Aviation industry officials say they were given no advance notice of the plan, and Ontario Transportation Minister Glen Murray said he was caught off-guard.
Murray, who was on hand for the park’s soil turning, said in an interview that he had just finished thanking Flaherty publicly at the event when the airport bombshell landed.
“They announced they’re proceeding with the Pickering airport in some fashion without great clarity, without any heads-up, without any kind of consultation with us, which makes it hard to work together,” he said, adding that Ottawa is “blindsiding” the province.
In an email to the Star, Flaherty disputed Murray’s claim of being ambushed on the airport announcement.
“Minister Murray is mistaken. He should check with his officials, because for more than a week documents have been going back and forth with respect to the airport and the lands to be used for the park,” Flaherty said.
“He is not up to date on what is going on in his own government,” he said.
The Pickering lands, which include more than 7,500 hectares expropriated in 1972 for an airport, would be carved up into three sections, though no specific breakdown was given.
In his remarks, Flaherty referred to the looming closure of the Buttonville airport as well as a needs assessment study conducted by Transport Canada, released in 2011, that said the region will outgrow Pearson as well as secondary airports in Hamilton and Waterloo by 2027 at the earliest, and possibly as late as 2037.
Flaherty also noted that the Pickering airport, 56 kilometres from downtown Toronto, will fit in nicely with plans to expand the toll Highway 407 eastward to Highways 35 and 115.
But aviation analysts argue another airport simply isn’t needed at this time.
“It’s a dumb idea. There is no demand for that airport,” said Fred Lazar, a business professor at York University. “If there was the demand, Hamilton would be a thriving airport.”
Even though many cities around the world, such as New York and London, have several airports within their metropolitan areas, Lazar argued the Greater Toronto Area doesn’t have the population base. Plus, airlines would be reluctant to split services and operations between Pearson and Pickering.

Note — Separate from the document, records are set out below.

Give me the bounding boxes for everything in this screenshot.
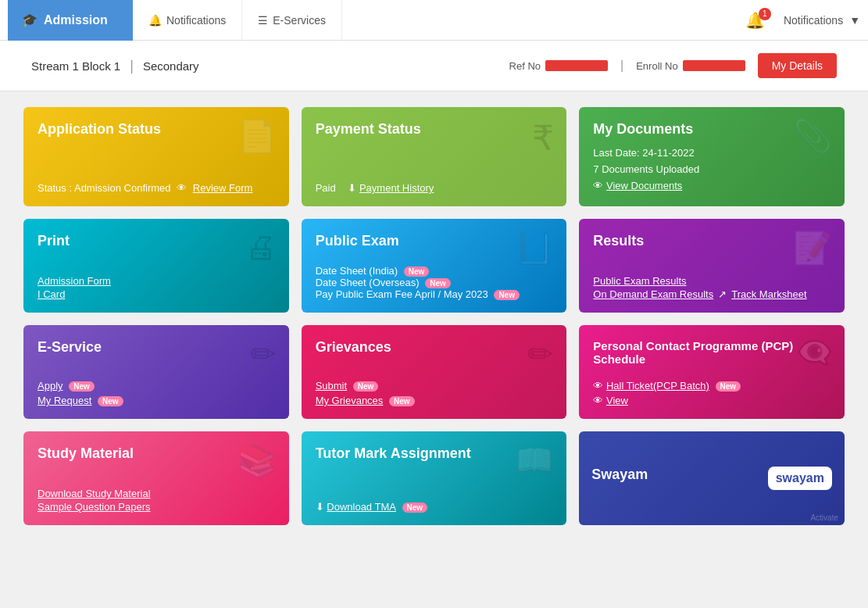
my-grievances-link[interactable]: My Grievances xyxy=(316,395,384,406)
my-grievances-row: My Grievances New xyxy=(316,395,553,406)
eye-icon2: 👁 xyxy=(593,180,603,191)
breadcrumb-bar: Stream 1 Block 1 | Secondary Ref No | En… xyxy=(0,41,868,91)
enroll-no-field: Enroll No xyxy=(636,60,745,72)
header: 🎓 Admission 🔔 Notifications ☰ E-Services… xyxy=(0,0,868,41)
apply-link[interactable]: Apply xyxy=(38,380,63,392)
new-badge-1: New xyxy=(404,266,430,277)
print-card: Print 🖨 Admission Form I Card xyxy=(23,219,289,313)
results-row2: On Demand Exam Results ↗ Track Marksheet xyxy=(593,288,830,300)
track-marksheet-link[interactable]: Track Marksheet xyxy=(731,288,806,300)
review-form-link[interactable]: Review Form xyxy=(193,182,253,194)
icard-link[interactable]: I Card xyxy=(38,288,275,300)
application-status-body: Status : Admission Confirmed 👁 Review Fo… xyxy=(38,182,275,194)
activate-watermark: Activate xyxy=(810,513,838,522)
ref-label: Ref No xyxy=(509,60,541,72)
view-documents-link[interactable]: View Documents xyxy=(606,178,682,195)
bell-icon: 🔔 xyxy=(148,14,162,27)
public-exam-results-link[interactable]: Public Exam Results xyxy=(593,275,830,287)
hall-ticket-link[interactable]: Hall Ticket(PCP Batch) xyxy=(606,380,709,392)
download-tma-row: ⬇ Download TMA New xyxy=(316,501,553,513)
docs-uploaded: 7 Documents Uploaded xyxy=(593,162,830,178)
eservice-body: Apply New My Request New xyxy=(38,380,275,406)
nav-notifications[interactable]: 🔔 Notifications xyxy=(133,0,242,41)
pcp-title: Personal Contact Programme (PCP) Schedul… xyxy=(593,339,830,366)
new-badge-submit: New xyxy=(353,381,379,392)
breadcrumb-separator: | xyxy=(130,58,134,74)
tma-book-icon: 📖 xyxy=(515,442,554,479)
header-notifications-label: Notifications xyxy=(784,14,843,27)
print-icon: 🖨 xyxy=(245,230,277,265)
print-title: Print xyxy=(38,233,275,249)
new-badge-3: New xyxy=(494,290,520,300)
ref-value xyxy=(545,60,608,71)
eye-icon4: 👁 xyxy=(593,395,603,406)
download-icon: ⬇ xyxy=(348,182,356,194)
eservice-title: E-Service xyxy=(38,339,275,356)
download-icon2: ⬇ xyxy=(316,501,324,513)
paperclip-icon: 📎 xyxy=(793,118,832,155)
pipe-sep: | xyxy=(620,59,623,73)
tma-body: ⬇ Download TMA New xyxy=(316,501,553,513)
submit-link[interactable]: Submit xyxy=(316,380,347,392)
download-tma-link[interactable]: Download TMA xyxy=(327,501,396,513)
results-body: Public Exam Results On Demand Exam Resul… xyxy=(593,274,830,300)
date-sheet-overseas: Date Sheet (Overseas) New xyxy=(316,277,553,288)
new-badge-pcp: New xyxy=(716,381,741,392)
rupee-icon: ₹ xyxy=(532,118,554,158)
enroll-value xyxy=(683,60,745,71)
new-badge-tma: New xyxy=(402,502,428,513)
breadcrumb-right: Ref No | Enroll No My Details xyxy=(509,53,837,78)
nav-notifications-label: Notifications xyxy=(166,14,226,27)
study-icon: 📚 xyxy=(238,442,277,479)
eservice-icon: ✏ xyxy=(250,336,277,372)
my-details-button[interactable]: My Details xyxy=(758,53,837,78)
eye-icon3: 👁 xyxy=(593,380,603,392)
pcp-icon: 👁‍🗨 xyxy=(797,336,832,369)
dropdown-arrow-icon: ▼ xyxy=(849,14,860,27)
grievances-title: Grievances xyxy=(316,339,553,356)
submit-row: Submit New xyxy=(316,380,553,392)
grievances-icon: ✏ xyxy=(527,336,554,372)
pcp-view-link[interactable]: View xyxy=(606,395,628,406)
swayam-logo-text: swayam xyxy=(776,471,824,485)
admission-nav[interactable]: 🎓 Admission xyxy=(8,0,133,41)
header-notifications-btn[interactable]: 🔔 1 Notifications ▼ xyxy=(745,11,860,30)
nav-eservices-label: E-Services xyxy=(273,14,326,27)
study-material-card: Study Material 📚 Download Study Material… xyxy=(23,431,289,525)
study-material-body: Download Study Material Sample Question … xyxy=(38,486,275,513)
on-demand-results-link[interactable]: On Demand Exam Results xyxy=(593,288,713,300)
hall-ticket-row: 👁 Hall Ticket(PCP Batch) New xyxy=(593,380,830,392)
grievances-body: Submit New My Grievances New xyxy=(316,380,553,406)
new-badge-apply: New xyxy=(69,381,95,392)
eye-icon: 👁 xyxy=(177,182,187,194)
print-body: Admission Form I Card xyxy=(38,274,275,300)
pcp-card: Personal Contact Programme (PCP) Schedul… xyxy=(579,325,845,419)
payment-history-link[interactable]: Payment History xyxy=(359,182,434,194)
new-badge-request: New xyxy=(98,396,123,406)
eservice-card: E-Service ✏ Apply New My Request New xyxy=(23,325,289,419)
sample-papers-link[interactable]: Sample Question Papers xyxy=(38,501,275,513)
pcp-body: 👁 Hall Ticket(PCP Batch) New 👁 View xyxy=(593,380,830,406)
results-card: Results 📝 Public Exam Results On Demand … xyxy=(579,219,845,313)
stream-label: Stream 1 Block 1 xyxy=(31,59,120,73)
main-grid: Application Status 📄 Status : Admission … xyxy=(0,107,868,541)
pay-exam-fee: Pay Public Exam Fee April / May 2023 New xyxy=(316,288,553,300)
new-badge-2: New xyxy=(425,278,451,288)
public-exam-body: Date Sheet (India) New Date Sheet (Overs… xyxy=(316,265,553,300)
paid-text: Paid xyxy=(316,182,336,194)
swayam-logo: swayam xyxy=(768,467,832,490)
my-request-row: My Request New xyxy=(38,395,275,406)
header-nav: 🔔 Notifications ☰ E-Services xyxy=(133,0,745,41)
payment-status-title: Payment Status xyxy=(316,121,553,138)
application-status-card: Application Status 📄 Status : Admission … xyxy=(23,107,289,206)
apply-row: Apply New xyxy=(38,380,275,392)
swayam-title: Swayam xyxy=(591,467,648,491)
my-request-link[interactable]: My Request xyxy=(38,395,91,406)
eservices-icon: ☰ xyxy=(258,14,268,27)
admission-form-link[interactable]: Admission Form xyxy=(38,275,275,287)
download-study-link[interactable]: Download Study Material xyxy=(38,488,275,499)
edit-icon: 📝 xyxy=(793,230,832,266)
admission-icon: 🎓 xyxy=(22,13,38,27)
nav-eservices[interactable]: ☰ E-Services xyxy=(242,0,342,41)
swayam-card: Swayam swayam Activate xyxy=(579,431,845,525)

“The market is just not there to support it,” he said. “I don’t think Pearson will be at capacity in 2027.”
Pearson spokesman Scott Armstrong said the airport handled 35 million passengers last year, up 4.4 per cent from a year earlier, and there were 433,000 takeoffs and landings, up 1.2 per cent.
“Over the next 15 or 20 years, we could get to 60 million passengers, but long-term planning is far from an exact science,” Armstrong said, adding that Pearson is focused on using its existing infrastructure before considering any additional projects, though it can build a sixth runway if needed.
Armstrong said Pearson, which operates as a not-for-profit private company, is still growing, adding new carriers, including Russia’s Aeroflot and EgyptAir this month alone.
By contrast, the three main New York area airports handled more than 120 million passengers last year.
Robert Kokonis, an analyst with AirTrav research firm, said Pickering would essentially be the fourth commercial airport in the region, including Hamilton and Toronto’s island airport, where Porter Airlines hopes to expand its operations.
If Porter, which wants to fly Bombardier’s new CSeries jet to cities such as Vancouver and Los Angeles, wins permission, other carriers, such as WestJet and Air Canada, will also want slots there, he said.
While airports aren’t built overnight, Kokonis argued that master plans are full of economic assumptions — “a mug’s game” this far out in time.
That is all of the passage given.